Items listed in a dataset
────────

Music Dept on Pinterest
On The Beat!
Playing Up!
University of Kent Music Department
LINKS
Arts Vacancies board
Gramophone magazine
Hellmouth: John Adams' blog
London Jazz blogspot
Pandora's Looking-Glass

────────

Task item –
Every line from the one containing "On The Beat!" through the end of the data must be repeated exactly, and no other line.

Task solution –
On The Beat!
Playing Up!
University of Kent Music Department
LINKS
Arts Vacancies board
Gramophone magazine
Hellmouth: John Adams' blog
London Jazz blogspot
Pandora's Looking-Glass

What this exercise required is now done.